DE-VAE: Revealing Uncertainty in Parametric and Inverse Projections with Variational Autoencoders using Differential Entropy
This work addresses uncertainty in data projections for researchers and practitioners in machine learning, though it appears incremental as it builds on existing AE methods.
The paper tackled the problem of poor performance in parametric and invertible projections for out-of-distribution samples using autoencoders, proposing DE-VAE, which achieved comparable accuracy to other AE-based methods while enabling uncertainty analysis in embeddings.

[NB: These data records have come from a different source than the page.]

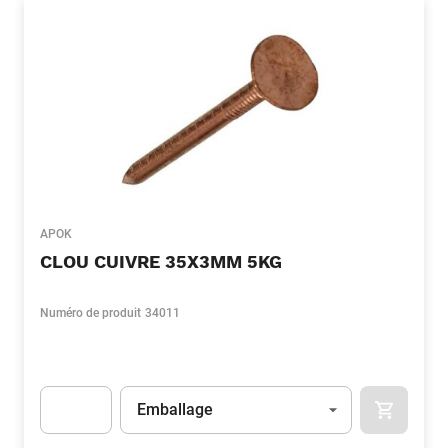
APOK
CLOU CUIVRE 35X3MM 5KG
Numéro de produit
34011
Unité
(Optionnel)
Emballage
APOK.CA
Apok.Product.Detail.AddToCart.Quantity
(Optionnel)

Recently, autoencoders (AEs) have gained interest for creating parametric and invertible projections of multidimensional data. Parametric projections make it possible to embed new, unseen samples without recalculating the entire projection, while invertible projections allow the synthesis of new data instances. However, existing methods perform poorly when dealing with out-of-distribution samples in either the data or embedding space. Thus, we propose DE-VAE, an uncertainty-aware variational AE using differential entropy (DE) to improve the learned parametric and invertible projections. Given a fixed projection, we train DE-VAE to learn a mapping into 2D space and an inverse mapping back to the original space. We conduct quantitative and qualitative evaluations on four well-known datasets, using UMAP and t-SNE as baseline projection methods. Our findings show that DE-VAE can create parametric and inverse projections with comparable accuracy to other current AE-based approaches while enabling the analysis of embedding uncertainty.